On reconstruira Notre-Dame, évidemment, et j’espère bien, étant donné mon âge, que cela ne prendra pas vingt ans, mais si la même chose arrivait à Chartres, ce serait irrémédiable. Les vitraux de Notre-Dame, les trois rosaces mises à part, sont surtout du XIXe siècle, et ne sont pas d’une qualité vraiment exceptionnelle, comme ceux de Chartres. Le nettoyage des façades à l’époque de Malraux a été une bonne chose, mais je suis assez vieux pour me souvenir d’une cathédrale complètement noircie qui ressemblait davantage à celle de Victor Hugo et correspondait mieux à l’idée (très fausse !) que nous nous faisons du moyen-âge. A Chartres on a décapé même les voûtes, au-dessus de la clôture du choeur sculptée par Jean de Beauce, et cela n’est pas très heureux : Notre-Dame de la Belle verrière, peut-être le plus beau vitrail qu’on connaisse, y irradiait beaucoup plus, se détachant sur des murs noircis et sombres, qu’entre ces pierres presque blanches.

Viollet-le-Duc est un architecte génial, mais l’esthétique si j’ose dire ! de Disneyland lui doit quand même beaucoup, et le blanchiment des façades n’a pas arrangé les choses.

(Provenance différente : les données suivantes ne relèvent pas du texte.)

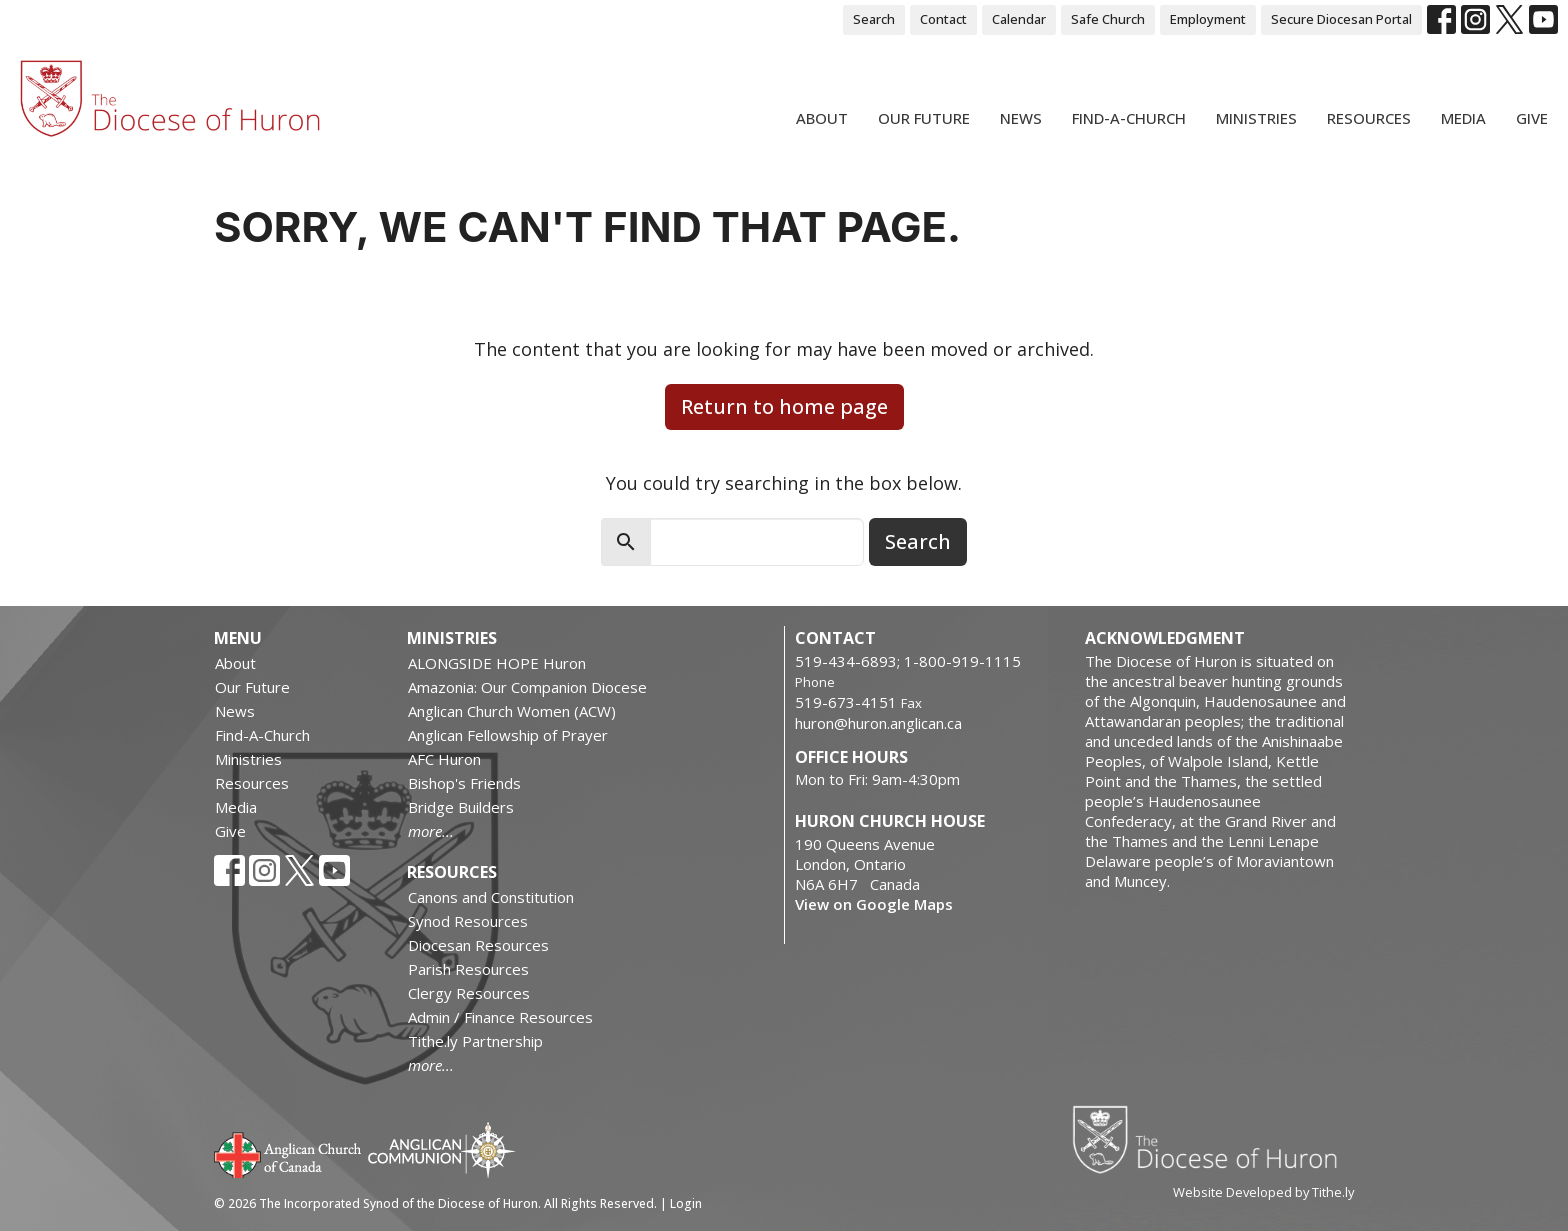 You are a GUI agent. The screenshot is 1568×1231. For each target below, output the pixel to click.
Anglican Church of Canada (288, 1153)
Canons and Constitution (491, 897)
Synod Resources (468, 921)
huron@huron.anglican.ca (878, 723)
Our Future (924, 118)
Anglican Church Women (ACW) (512, 711)
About (822, 118)
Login (686, 1203)
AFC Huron (444, 759)
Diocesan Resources (478, 945)
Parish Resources (468, 969)
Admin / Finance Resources (500, 1017)
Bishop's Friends (464, 783)
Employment (1208, 19)
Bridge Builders (461, 807)
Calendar (1019, 19)
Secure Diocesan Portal (1341, 19)
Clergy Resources (469, 993)
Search (874, 19)
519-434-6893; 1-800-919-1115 (908, 661)
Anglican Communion (441, 1149)
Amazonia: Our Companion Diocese (527, 687)
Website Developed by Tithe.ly (1263, 1192)
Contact (943, 19)
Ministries (1256, 118)
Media (1463, 118)
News (1021, 118)
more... (431, 831)
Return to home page (784, 406)
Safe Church (1108, 19)
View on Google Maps (874, 904)
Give (1532, 118)
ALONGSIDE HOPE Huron (497, 663)
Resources (1369, 118)
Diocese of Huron (1212, 1139)
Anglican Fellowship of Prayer (508, 735)
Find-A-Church (1129, 118)
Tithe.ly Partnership (475, 1041) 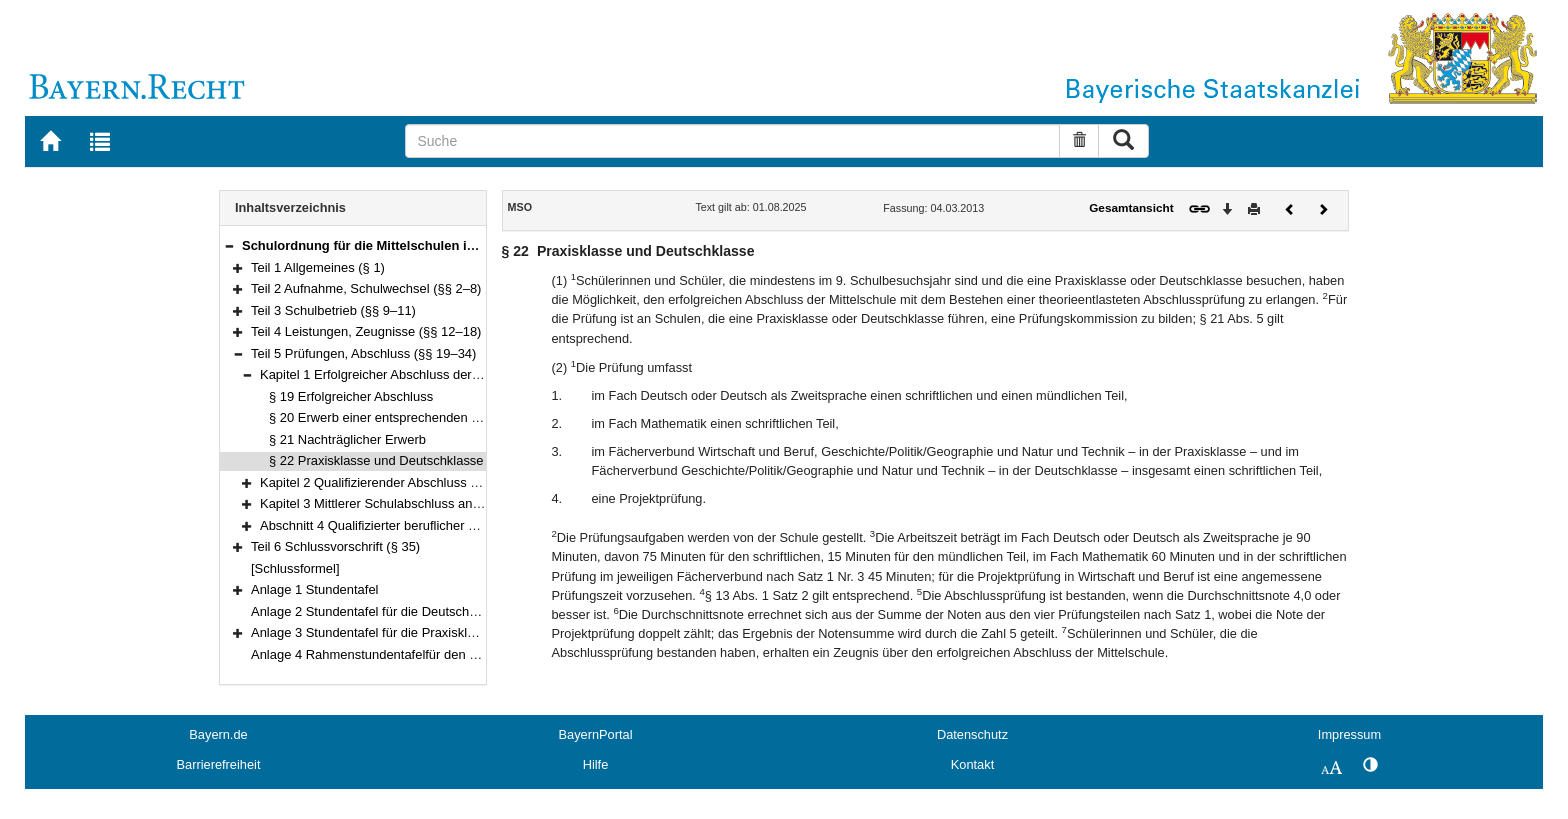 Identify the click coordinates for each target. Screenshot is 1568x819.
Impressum (1349, 734)
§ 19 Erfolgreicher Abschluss (351, 396)
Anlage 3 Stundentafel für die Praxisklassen (376, 632)
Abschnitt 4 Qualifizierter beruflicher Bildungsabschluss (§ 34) (436, 525)
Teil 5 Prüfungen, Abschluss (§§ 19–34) (363, 353)
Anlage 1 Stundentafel (314, 589)
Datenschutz (972, 734)
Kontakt (972, 764)
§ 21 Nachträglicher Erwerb (347, 439)
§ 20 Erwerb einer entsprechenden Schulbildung (407, 417)
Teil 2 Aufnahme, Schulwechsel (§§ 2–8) (366, 288)
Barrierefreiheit (219, 764)
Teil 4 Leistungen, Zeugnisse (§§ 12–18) (366, 331)
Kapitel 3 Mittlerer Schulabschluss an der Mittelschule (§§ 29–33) (446, 503)
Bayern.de (218, 734)
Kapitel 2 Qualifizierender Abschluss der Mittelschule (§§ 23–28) (443, 482)
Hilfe (596, 764)
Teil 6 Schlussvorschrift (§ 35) (335, 546)
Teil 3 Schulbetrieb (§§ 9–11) (333, 310)
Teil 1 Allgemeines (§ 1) (318, 267)
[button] (229, 245)
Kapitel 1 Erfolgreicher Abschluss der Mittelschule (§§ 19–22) (435, 374)
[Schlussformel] (295, 568)
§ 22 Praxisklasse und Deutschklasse (376, 460)
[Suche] (732, 141)
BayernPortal (596, 734) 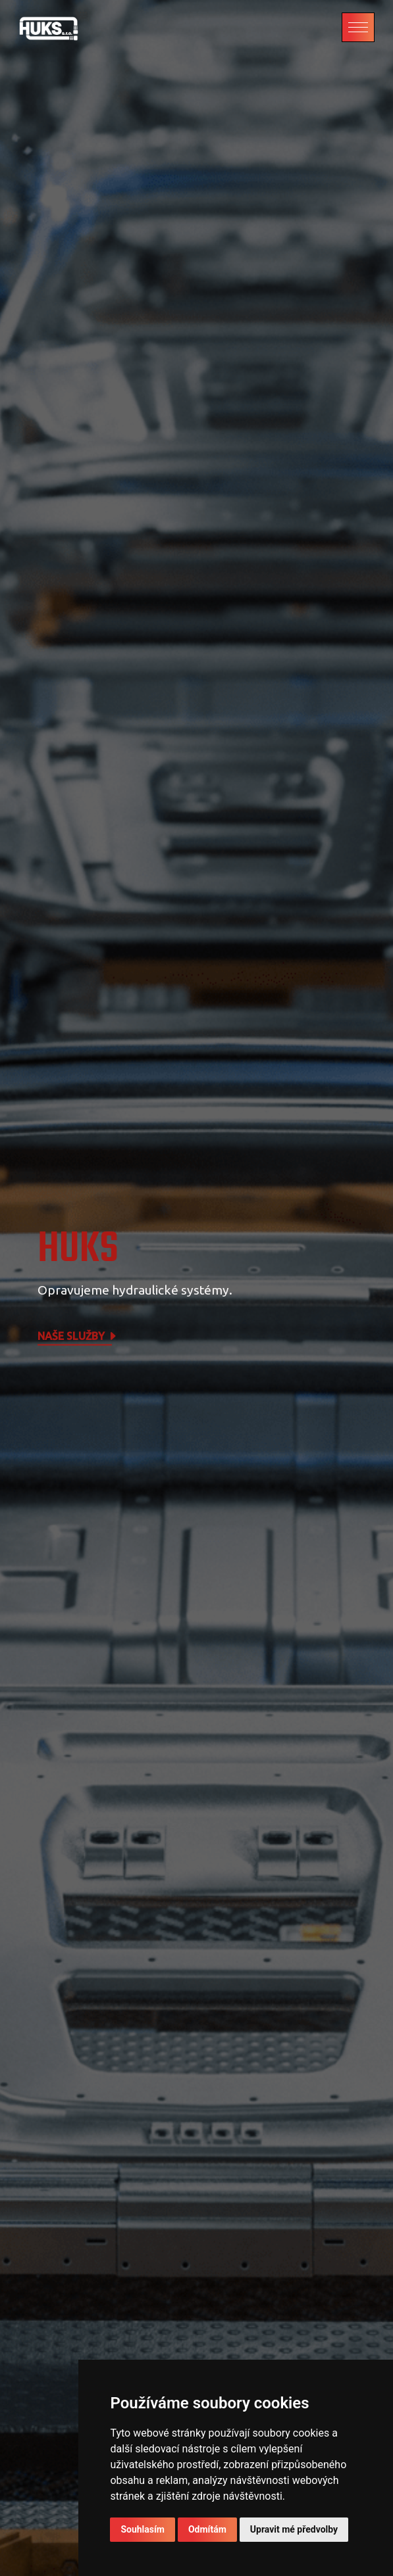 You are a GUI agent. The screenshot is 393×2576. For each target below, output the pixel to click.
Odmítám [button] (207, 2529)
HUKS (78, 1249)
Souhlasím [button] (142, 2529)
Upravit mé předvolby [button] (294, 2529)
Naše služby (78, 1337) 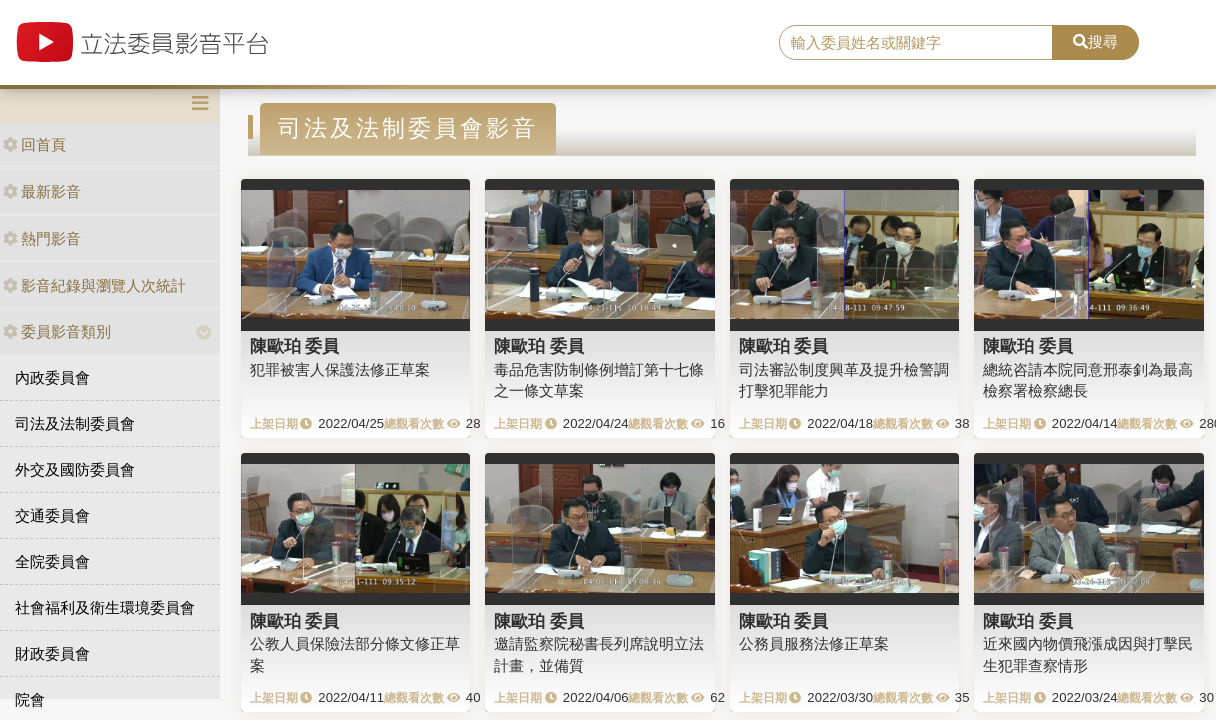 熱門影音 (42, 238)
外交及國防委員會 (75, 469)
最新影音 (42, 191)
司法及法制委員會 (75, 423)
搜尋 (1095, 41)
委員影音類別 (57, 331)
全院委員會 (52, 561)
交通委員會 (52, 515)
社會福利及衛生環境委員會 (105, 607)
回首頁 (34, 144)
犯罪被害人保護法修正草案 (340, 369)
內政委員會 (52, 377)
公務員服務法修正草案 (814, 643)
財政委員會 (52, 653)
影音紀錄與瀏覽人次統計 (94, 285)
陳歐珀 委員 (295, 346)
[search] (916, 43) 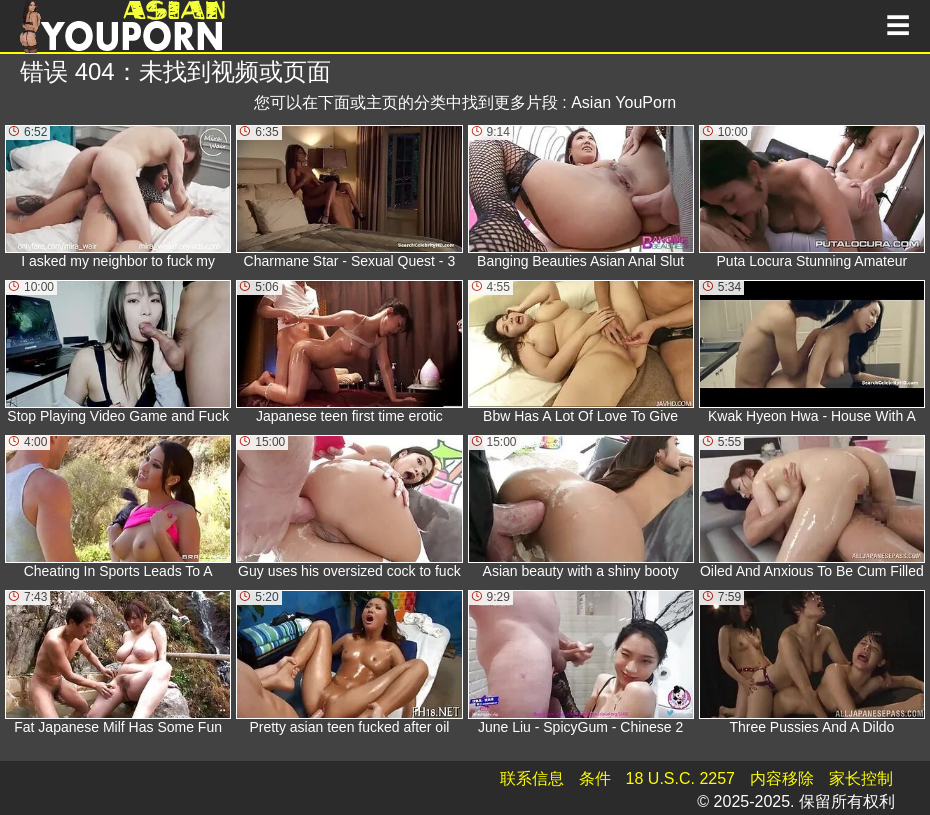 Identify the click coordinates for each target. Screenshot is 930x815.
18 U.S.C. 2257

Depuis des années, Notre-Dame, vouée aux touristes, était devenue, de fait, une sorte de Disneyland. On n’y entrait plus par plaisir ; spontanément et sans trop réfléchir, comme à Saint-Gervais en face, de l’autre côté du fleuve : il fallait faire la queue pendant dix minutes pour pouvoir enfin faire le tour de la nef.

Pendant des années, en attendant sa « résurrection », Notre-Dame n’existera plus que dans notre souvenir et dans notre imagination. Comme idée pure. C’était peut-être ça, au fond, la visée première de l’art médiéval. Certes, nous ne rêvons plus de la Jérusalem céleste, mais nous continuons quand même de rêver, et c’est essentiel.